BILL WITHERS Still Bill (Sussex)

Perhaps unfairly recognised, if at all, only for two or three songs, Bill has never been thought of as an album artist like a Stevie, a Marvin or a Sly, or even a Curtis, an Al or an Isaac. Although there might not be a unifying thread (politics, God, Sex, plants, drugs, crime etc.) tying these ten songs together, “Still Bill” is certainly no two singles/eight b-sides quota quickie.
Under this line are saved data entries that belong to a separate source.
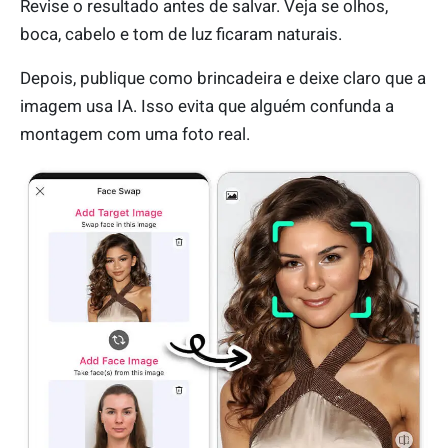
Revise o resultado antes de salvar. Veja se olhos,
boca, cabelo e tom de luz ficaram naturais.
Depois, publique como brincadeira e deixe claro que a
imagem usa IA. Isso evita que alguém confunda a
montagem com uma foto real.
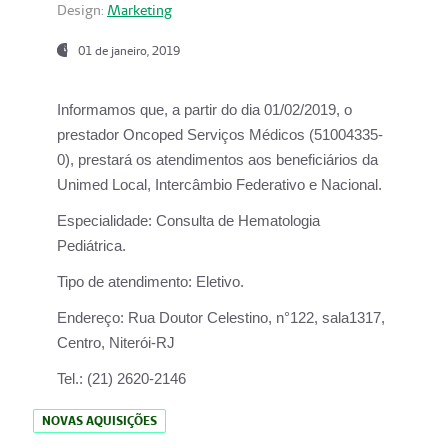
Design:
Marketing
01 de janeiro, 2019
Informamos que, a partir do
dia 01/02/2019
, o
prestador
Oncoped Serviços Médicos
(51004335-
0), prestará os atendimentos aos beneficiários da
Unimed Local, Intercâmbio Federativo e Nacional.
Especialidade:
Consulta de Hematologia
Pediátrica.
Tipo de atendimento:
Eletivo.
Endereço:
Rua Doutor Celestino, n°122, sala1317,
Centro, Niterói-RJ
Tel.:
(21) 2620-2146
NOVAS AQUISIÇÕES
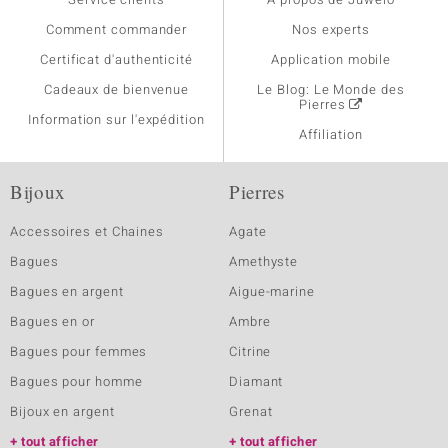
Comment commander
Nos experts
Certificat d'authenticité
Application mobile
Cadeaux de bienvenue
Le Blog: Le Monde des
Pierres
Information sur l'expédition
Affiliation
Bijoux
Pierres
Accessoires et Chaines
Agate
Bagues
Amethyste
Bagues en argent
Aigue-marine
Bagues en or
Ambre
Bagues pour femmes
Citrine
Bagues pour homme
Diamant
Bijoux en argent
Grenat
tout afficher
tout afficher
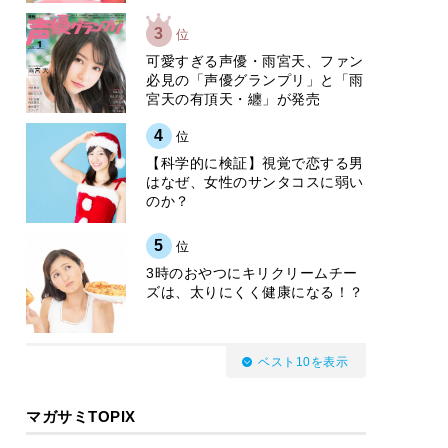
3
位
可愛すぎる声優・雨宮天、ファン
必見の「声優グランプリ」と「雨
宮天の有頂天・纏」が発売
4
位
【科学的に検証】視覚で恋する男
はなぜ、女性のサンタコスに弱い
のか？
5
位
3時のおやつにキリクリームチー
ズは、太りにくく健康になる！？
ベスト10を表示
マガサミTOPIX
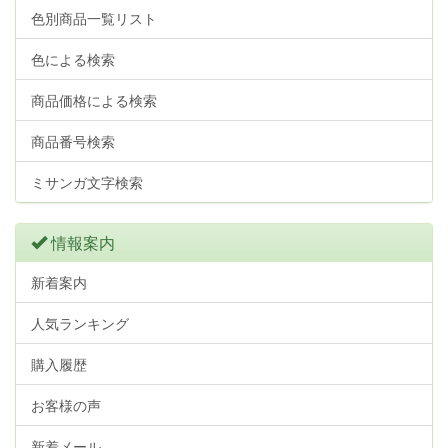
色別商品一覧リスト
色による検索
商品価格による検索
商品番号検索
ミサンガ文字検索
情報案内
新着案内
人気ランキング
購入履歴
お客様の声
新着メール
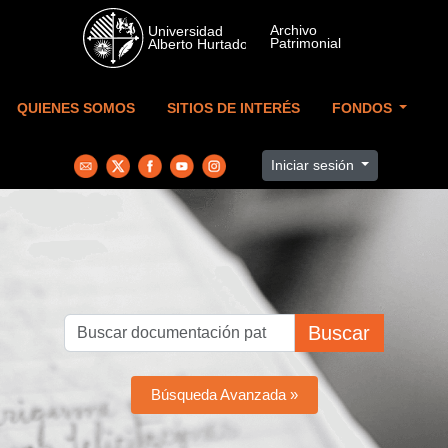
Skip to main content
QUIENES SOMOS
SITIOS DE INTERÉS
FONDOS
Iniciar sesión
Buscar
Búsqueda Avanzada »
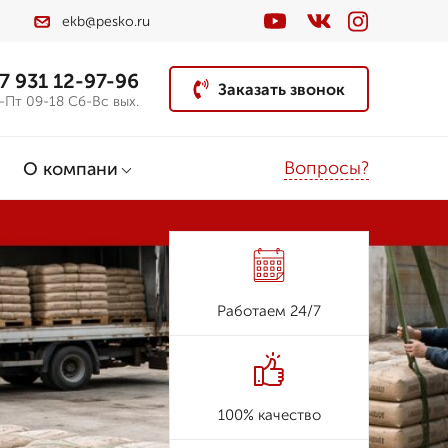
ekb@pesko.ru
7 931 12-97-96
Заказать звонок
-Пт 09-18 Сб-Вс вых.
Вопросы?
О компани
Работаем 24/7
100% качество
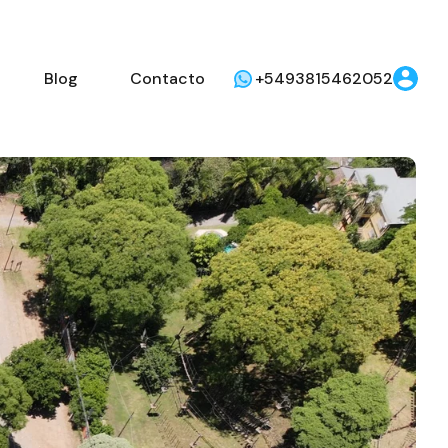
Blog
Contacto
+5493815462052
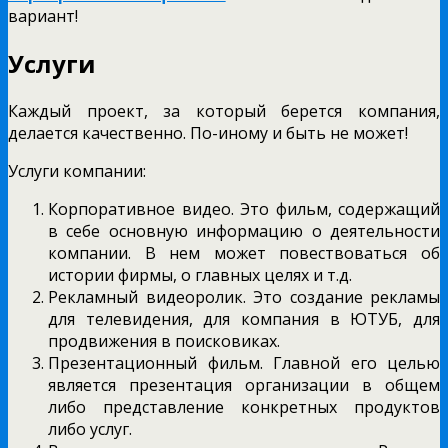
вариант!
Услуги
Каждый проект, за который берется компания,
делается качественно. По-иному и быть не может!
Услуги компании:
Корпоративное видео. Это фильм, содержащий
в себе основную информацию о деятельности
компании. В нем может повествоваться об
истории фирмы, о главных целях и т.д.
Рекламный видеоролик. Это создание рекламы
для телевидения, для компания в ЮТУБ, для
продвижения в поисковиках.
Презентационный фильм. Главной его целью
является презентация организации в общем
либо представление конкретных продуктов
либо услуг.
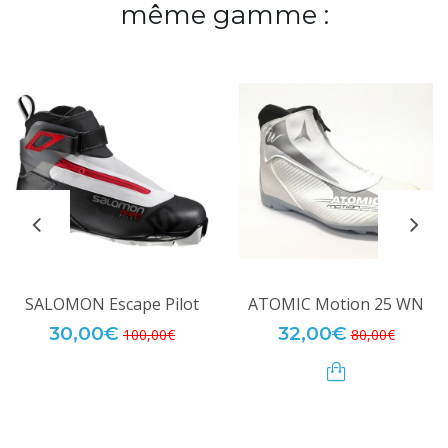
même gamme :
SALOMON Escape Pilot
ATOMIC Motion 25 WN
30,00€
32,00€
100,00€
80,00€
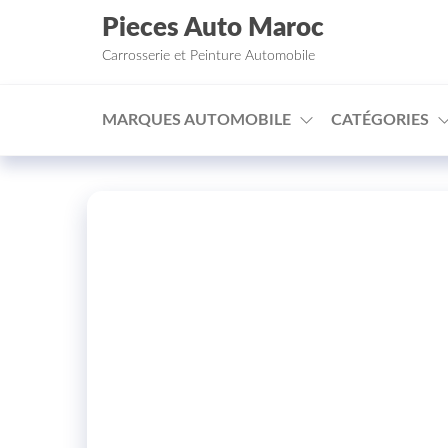
Aller au contenu
Pieces Auto Maroc
Carrosserie et Peinture Automobile
MARQUES AUTOMOBILE
CATÉGORIES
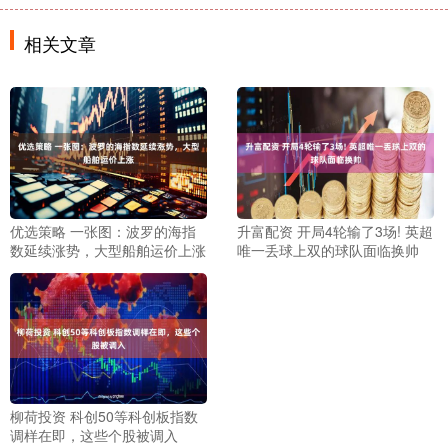
相关文章
优选策略 一张图：波罗的海指
升富配资 开局4轮输了3场! 英超
数延续涨势，大型船舶运价上涨
唯一丢球上双的球队面临换帅
柳荷投资 科创50等科创板指数
调样在即，这些个股被调入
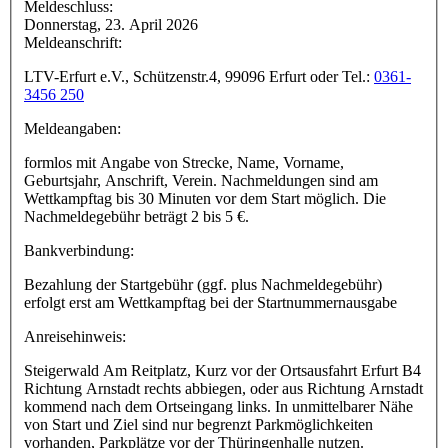
Meldeschluss:
Donnerstag, 23. April 2026
Meldeanschrift:
LTV-Erfurt e.V., Schützenstr.4, 99096 Erfurt oder Tel.:
0361-
3456 250
Meldeangaben:
formlos mit Angabe von Strecke, Name, Vorname,
Geburtsjahr, Anschrift, Verein. Nachmeldungen sind am
Wettkampftag bis 30 Minuten vor dem Start möglich. Die
Nachmeldegebühr beträgt 2 bis 5 €.
Bankverbindung:
Bezahlung der Startgebühr (ggf. plus Nachmeldegebühr)
erfolgt erst am Wettkampftag bei der Startnummernausgabe
Anreisehinweis:
Steigerwald Am Reitplatz, Kurz vor der Ortsausfahrt Erfurt B4
Richtung Arnstadt rechts abbiegen, oder aus Richtung Arnstadt
kommend nach dem Ortseingang links. In unmittelbarer Nähe
von Start und Ziel sind nur begrenzt Parkmöglichkeiten
vorhanden, Parkplätze vor der Thüringenhalle nutzen.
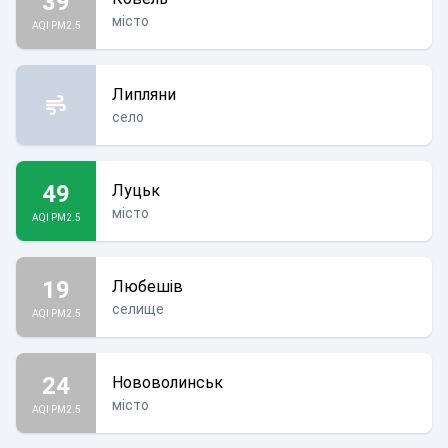
39
місто
AQI PM2.5
Липляни
село
49
Луцьк
місто
AQI PM2.5
19
Любешів
селище
AQI PM2.5
24
Нововолинськ
місто
AQI PM2.5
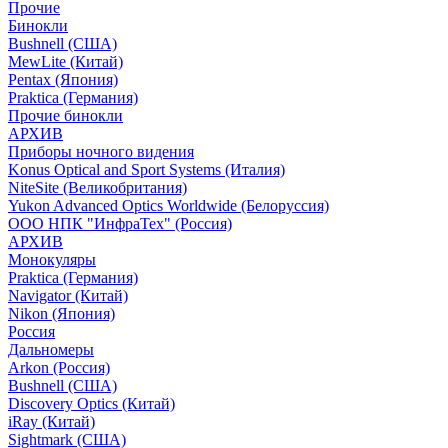
Прочие
Бинокли
Bushnell (США)
MewLite (Китай)
Pentax (Япония)
Praktica (Германия)
Прочие бинокли
АРХИВ
Приборы ночного видения
Konus Optical and Sport Systems (Италия)
NiteSite (Великобритания)
Yukon Advanced Optics Worldwide (Белоруссия)
ООО НПК "ИнфраТех" (Россия)
АРХИВ
Монокуляры
Praktica (Германия)
Navigator (Китай)
Nikon (Япония)
Россия
Дальномеры
Arkon (Россия)
Bushnell (США)
Discovery Optics (Китай)
iRay (Китай)
Sightmark (США)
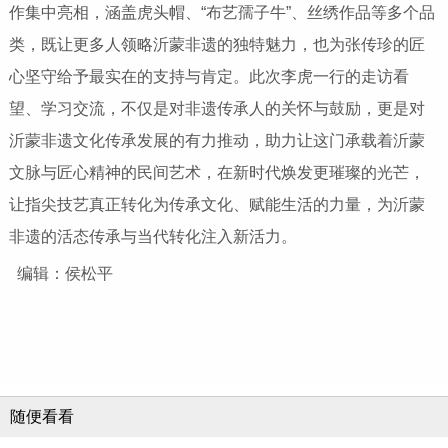
的匠心之作与精湛技艺得到了众人的高度认可与一致赞誉。
大家一边细细品鉴每一件作品，一边交流探讨非遗传承的路
径，无不被张传珍数十年如一日的坚守精神和巧夺天工的手
艺所打动。原临沂市困难国有企业稳定解困工作领导小组办
公室纪委书记李虎，在全程参观、深入了解作品背后的匠心
故事后，更是深受触动，当即决定，于五一前在临沂古玩城
为张传珍举办个人手工艺品展，让张传珍亲手制作的匠心之
作集中亮相，涵盖虎头帽、“布艺孺子牛”、丝绣作品等多个品
类，既让更多人领略沂蒙非遗的独特魅力，也为张传珍的匠
心坚守给予最实在的支持与肯定。此次
李虎
一行的走访看
望、学习交流，不仅是对非遗传承人的关怀与鼓励，更是对
沂蒙非遗文化传承发展的有力推动，助力让这门承载着沂蒙
文脉与匠心精神的民间艺术，在新时代焕发更璀璨的光芒，
让指尖技艺真正转化为传承文化、赋能生活的力量，为沂蒙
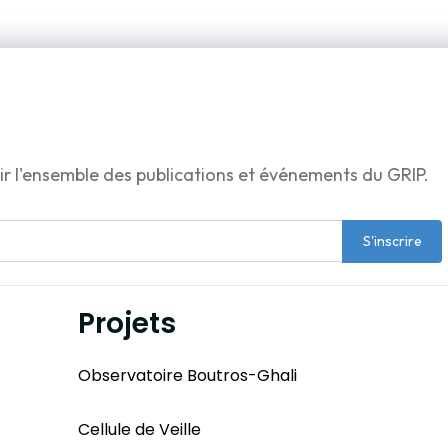
ir l'ensemble des publications et événements du GRIP.
S'inscrire
Projets
Observatoire Boutros-Ghali
Cellule de Veille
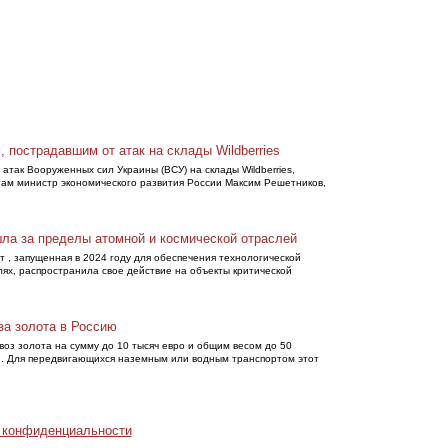
 пострадавшим от атак на склады Wildberries
атак Вооруженных сил Украины (ВСУ) на склады Wildberries,
ам министр экономического развития России Максим Решетников,
ла за пределы атомной и космической отраслей
, запущенная в 2024 году для обеспечения технологической
лях, распространила свое действие на объекты критической
за золота в Россию
оз золота на сумму до 10 тысяч евро и общим весом до 50
. Для передвигающихся наземным или водным транспортом этот
 конфиденциальности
Consistent in its high quality, “Still Bill” deals with personal politics, its songs titles rich with personal pronouns. On “Let Me In Your Life” he’s trying to mend a broken heart with compassion and a sympathetic string arrangement; “Who Is He (And What Is He To You)?” smarts with the sting of suspicion. I find “Use Me” a bit icky, but at least it all sounds consensual – I can see why Grace Jones recorded one of its fifty or so cover versions, though the concept of a Scott Walker interpretation takes a little getting used to. Its hollowed-out arrangement could be a precursor of the kind of sparse, stripped down electro-funk Prince would major in a decade or more later. “Lean On Me” – yeah, one of the aforementioned two or three – was written as an expression of appreciation of the support Withers received from colleagues at the Lockheed factory where he was working whilst attempting to launch his musical career. It might just sound like a soulful reworking of “You’ve Got A Friend”, but, on the other hand, it’s a soulful reworking of “You’ve Got A Friend” – resulto! The cheery anti-bling of “I Don’t Know” is delightful (“Feeling like a rich man/Haven’t got a dime/Feeling like a young man/But I’m as old as Father Time”), yet “Another Day To Run” subtly morphs into a blaxploitation miniature, addressing drug addiction, alcoholism, prostitution and religion almost before you realise it. The album closes with the equally delicate call for empowerment of the gloriously 70s-titled “Take It All In And Check It All Out” – it’s not exactly the Black Panthers, but no less valid because of it.

This barcode-less vinyl pressing possesses the delightful time capsule ambience of an album that’s been idling away the last few decades in a darkened warehouse. The sound is a little distorted in places, but is still so much better than not having a vinyl pressing at all.